Tian Yu, Shen Zhuyi, Zhao Yinghao, Zhou Tianshu, Li Qiang, Zhang Mao, Li Jingsong
Engineering Research Center of EMR and Intelligent Expert System, Ministry of Education, College of Biomedical Engineering and Instrument Science, Zhejiang University, Hangzhou, China.
Research Center for Data Hub and Security, Zhejiang Lab, Hangzhou, China.
Heliyon. 2024 Oct 9;10(20):e39061. doi: 10.1016/j.heliyon.2024.e39061. eCollection 2024 Oct 30.
The frequency of mass gatherings is increasing. Such events often involve many people and carry the risk of mass casualty incidents, which require substantial medical resources from various healthcare institutions. The current medical system, while meeting daily needs, struggles to address the demand for a high volume of emergency resources and real-time data exchange.
The aim of this study was to develop an emergency medical information system for mass gatherings.
We developed an emergency medical information system for mass gatherings. Based on a unified prehospital and intrahospital emergency data exchange protocol, we can directly standardize medical information data and provide data support for the evacuation decision support algorithms of multiple institutions. Wearable devices, vehicle-mounted devices, video calling systems and surveillance systems are connected to capture real-time scenes.

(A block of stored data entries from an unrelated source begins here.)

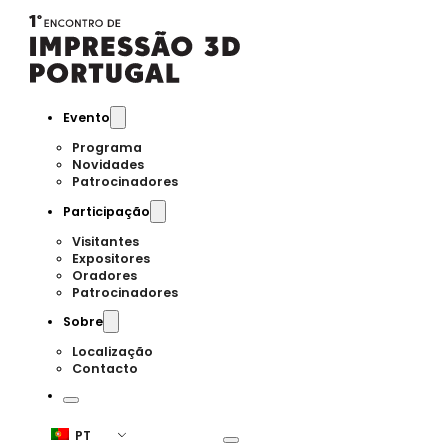
Evento
Programa
Novidades
Patrocinadores
Participação
Visitantes
Expositores
Oradores
Patrocinadores
Sobre
Localização
Contacto
PT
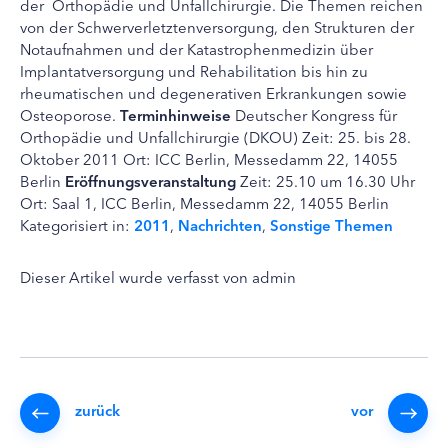
der Orthopädie und Unfallchirurgie. Die Themen reichen
von der Schwerverletztenversorgung, den Strukturen der
Notaufnahmen und der Katastrophenmedizin über
Implantatversorgung und Rehabilitation bis hin zu
rheumatischen und degenerativen Erkrankungen sowie
Osteoporose.
Terminhinweise
Deutscher Kongress für
Orthopädie und Unfallchirurgie (DKOU) Zeit: 25. bis 28.
Oktober 2011 Ort: ICC Berlin, Messedamm 22, 14055
Berlin
Eröffnungsveranstaltung
Zeit: 25.10 um 16.30 Uhr
Ort: Saal 1, ICC Berlin, Messedamm 22, 14055 Berlin
Kategorisiert in:
2011
,
Nachrichten
,
Sonstige Themen
Dieser Artikel wurde verfasst von admin
zurück
vor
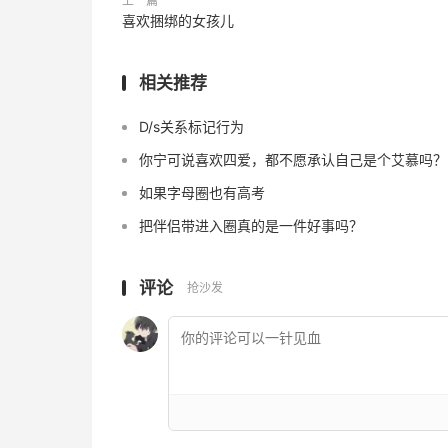
上一篇
喜欢捆绑的女孩儿
相关推荐
D/s关系标记行为
你宁可说喜欢四爱，都不愿承认自己是个艾慕吗？
如果字母圈也有高考
把伴侣带进入圈真的是一件好事吗？
评论
抢沙发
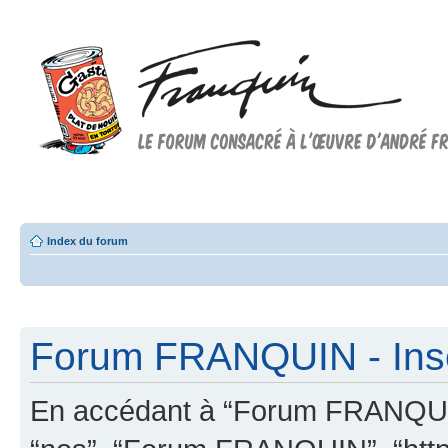
Forum FRANQUIN
Forum consacré à l'oeuvre d'André Franquin et au 9ème art
Index du forum
Forum FRANQUIN - Insc
En accédant à “Forum FRANQUIN” 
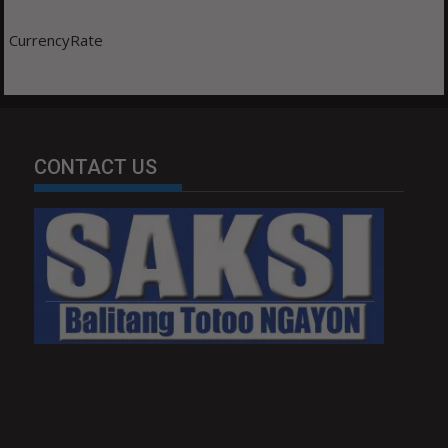
CurrencyRate
CONTACT US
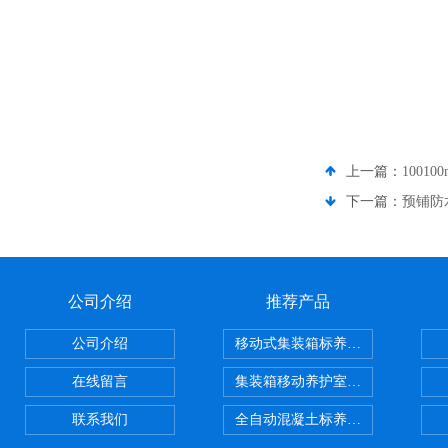
上一篇：
1001
下一篇：
预铺防水
公司介绍
推荐产品
公司介绍
移动式集装箱标养室 养护室设备
在线留言
集装箱移动养护室 标养室
联系我们
全自动混凝土标养室恒温恒湿设备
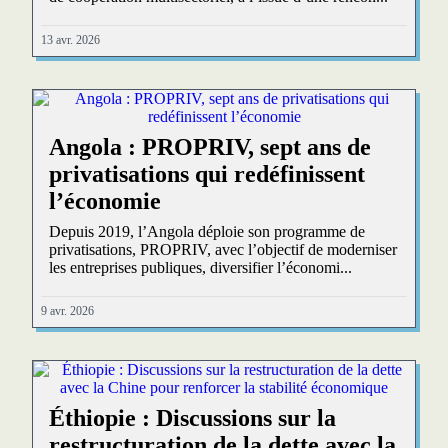
13 avr. 2026
Angola : PROPRIV, sept ans de
privatisations qui redéfinissent
l’économie
Depuis 2019, l’Angola déploie son programme de
privatisations, PROPRIV, avec l’objectif de moderniser
les entreprises publiques, diversifier l’économi...
9 avr. 2026
Éthiopie : Discussions sur la
restructuration de la dette avec la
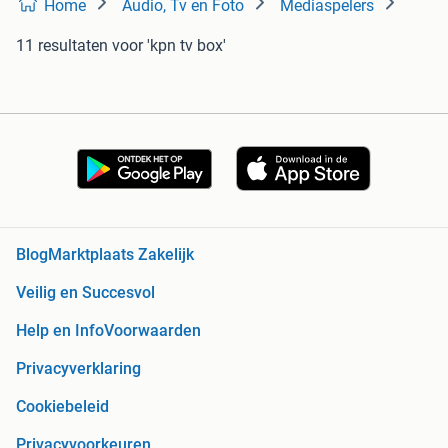
Home
Audio, Tv en Foto
Mediaspelers
11 resultaten
voor 'kpn tv box'
Blog
Marktplaats Zakelijk
Veilig en Succesvol
Help en Info
Voorwaarden
Privacyverklaring
Cookiebeleid
Privacyvoorkeuren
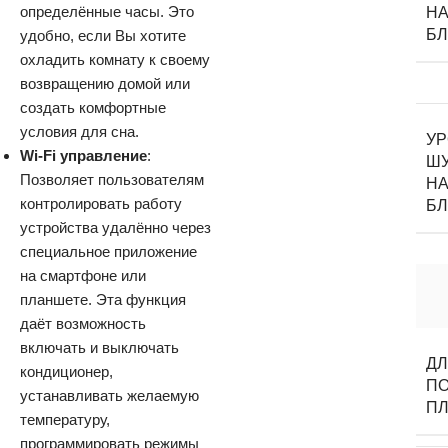
определённые часы. Это
НА
Б
удобно, если Вы хотите
охладить комнату к своему
возвращению домой или
создать комфортные
условия для сна.
У
Wi-Fi управление
:
Ш
Позволяет пользователям
НА
контролировать работу
Б
устройства удалённо через
специальное приложение
на смартфоне или
планшете. Эта функция
даёт возможность
включать и выключать
Д
кондиционер,
П
устанавливать желаемую
П
температуру,
программировать режимы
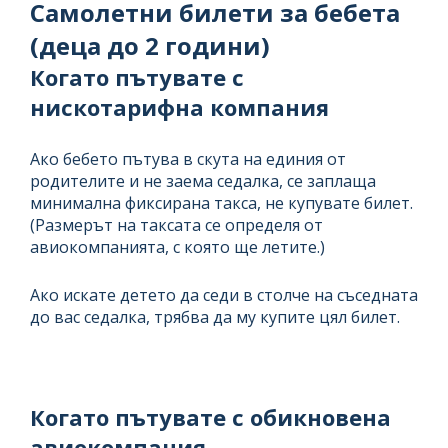
Самолетни билети за бебета
(деца до 2 години)
Когато пътувате с
нискотарифна компания
Ако бебето пътува в скута на единия от
родителите и не заема седалка, се заплаща
минимална фиксирана такса, не купувате билет.
(Размерът на таксата се определя от
авиокомпанията, с която ще летите.)
Ако искате детето да седи в столче на съседната
до вас седалка, трябва да му купите цял билет.
Когато пътувате с обикновена
авиокомпания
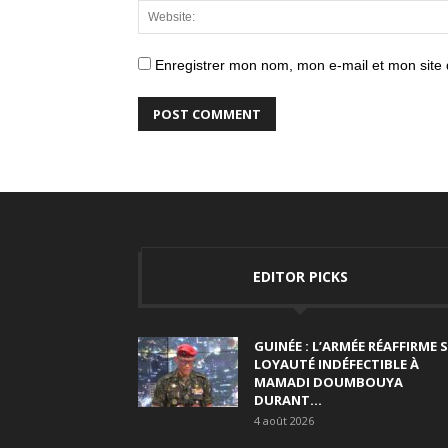
Enregistrer mon nom, mon e-mail et mon site
EDITOR PICKS
GUINÉE : L’ARMÉE RÉAFFIRME 
LOYAUTÉ INDÉFECTIBLE À
MAMADI DOUMBOUYA
DURANT...
4 août 2026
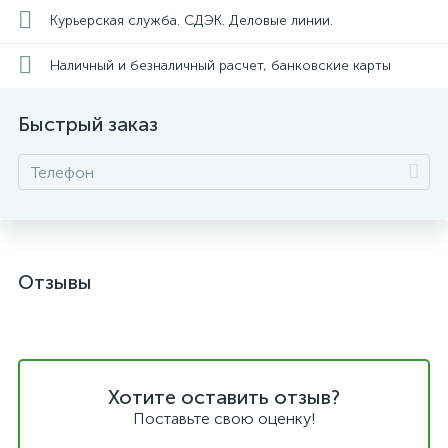
Курьерская служба. СДЭК. Деловые линии.
Наличный и безналичный расчет, банковские карты
Быстрый заказ
Отзывы
Хотите оставить отзыв?
Поставьте свою оценку!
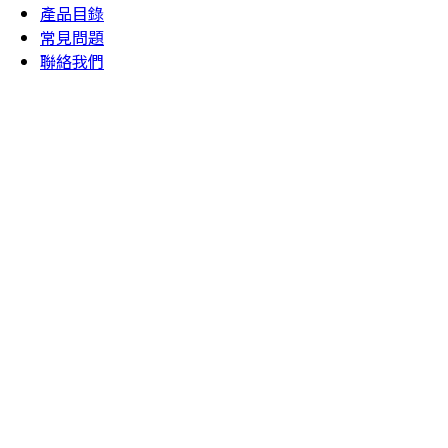
產品目錄
常見問題
聯絡我們
建立於1977年
致力於鏈條的創新開發，堅持追求卓越品質。
明昌提供您更優質、更具競爭力的鏈條產品。
>>了解更多
MEGA-II
高強度不鏽鋼鍊條
>>了解更多
自潤鍊條
-免保養、低汙染
-壽命長、成本低
-適合不易保養環境
>>了解更多
健身設備鏈條
MCC高品質鏈條能為您的健身器材打造良好、優質、順暢的健身
體驗。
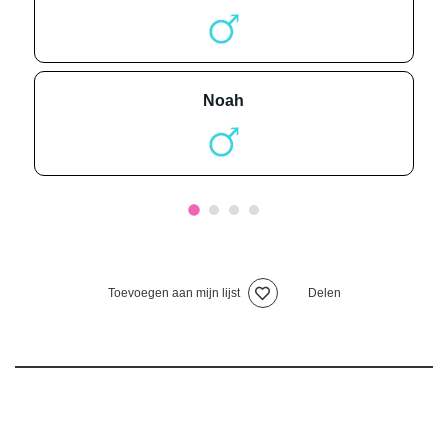
noah
Toevoegen aan mijn lijst
Delen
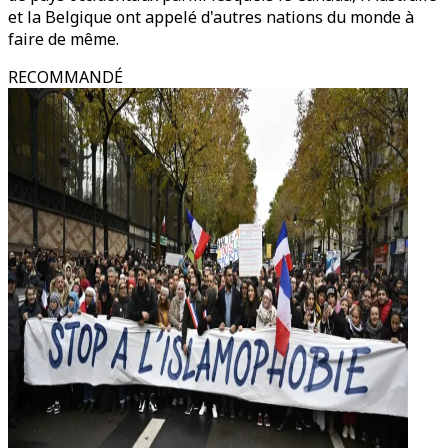
et la Belgique ont appelé d'autres nations du monde à
faire de même.
RECOMMANDÉ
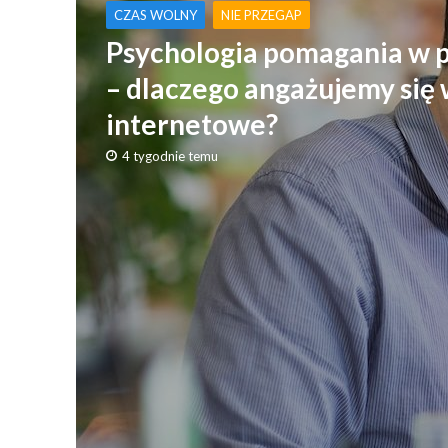
CZAS WOLNY
NIE PRZEGAP
Psychologia pomagania w 
– dlaczego angażujemy się 
internetowe?
4 tygodnie temu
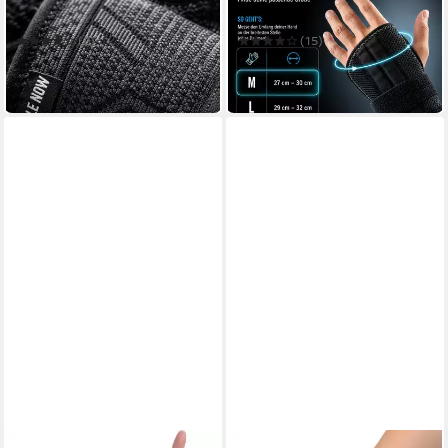
leichte Unterstützung bei
Performance Up Handgelenk
Sport oder Alltag
Bandage
(2)
(15)
19,90 €
19,90 €
(9,95 €/ 1 Stk)
in 4-5 Werktagen bei dir
in 4-5 Werktagen bei dir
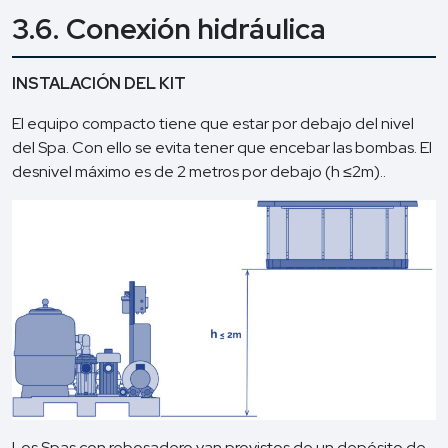
3.6. Conexión hidráulica
INSTALACIÓN DEL KIT
El equipo compacto tiene que estar por debajo del nivel
del Spa. Con ello se evita tener que encebar las bombas. El
desnivel máximo es de 2 metros por debajo (h ≤2m)..
Los Spas con rebosadero van provistos de un depósito de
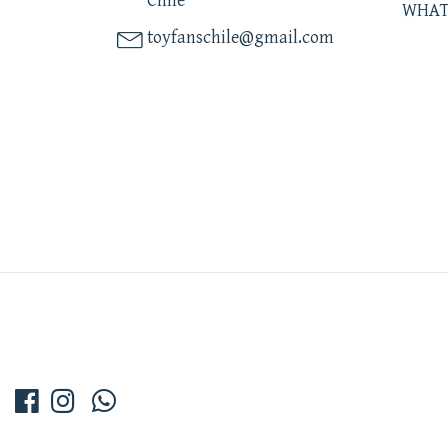
Chile
WHAT
toyfanschile@gmail.com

We constructed the system via mobile applications and online platforms and deployed it in 3 hospitals, 5 ambulances and 17 on-site medical locations. We constructed a set of electronic medical records covering the whole first aid process according to the basic principles of first aid. The simulation results show that the proposed algorithm is suitable for mass gatherings. The overall survival rate of patients can be improved by 5 %, and the average evacuation efficiency of patients can be improved by 50 %. Furthermore, in a real-world environment, this method can ensure patient survival and achieve good convergence.
Our system is capable of providing robust medical information support for emergency medical services during large-scale assembly events, ensuring a visualized full-process emergency response and decision-making for the diversion and subsequent transport of a large patient population.
大规模集会的频率正在增加。此类活动通常涉及众多人员,存在大规模伤亡事件的风险,这需要各类医疗机构提供大量医疗资源。当前的医疗系统在满足日常需求的同时,难以应对大量应急资源需求和实时数据交换的要求。
本研究旨在开发一种用于大规模集会的紧急医疗信息系统。
我们开发了一种用于大规模集会的紧急医疗信息系统。基于统一的院前和院内应急数据交换协议,我们能够直接规范医疗信息数据,并为多个机构的疏散决策支持算法提供数据支持。连接可穿戴设备、车载设备、视频通话系统和监控系统以捕捉实时场景。
我们通过移动应用程序和在线平台构建了该系统,并将其部署在3家医院、5辆救护车和17个现场医疗点。我们根据急救基本原则构建了一套涵盖整个急救过程的电子病历。模拟结果表明,所提出的算法适用于大规模集会。患者的总体生存率可提高5%,患者的平均疏散效率可提高50%。此外,在实际环境中,该方法能够确保患者生存并实现良好的收敛。
我们的系统能够为大规模集会期间的紧急医疗服务提供强大的医疗信息支持,确保对大量患者的分流及后续转运进行可视化的全过程应急响应和决策。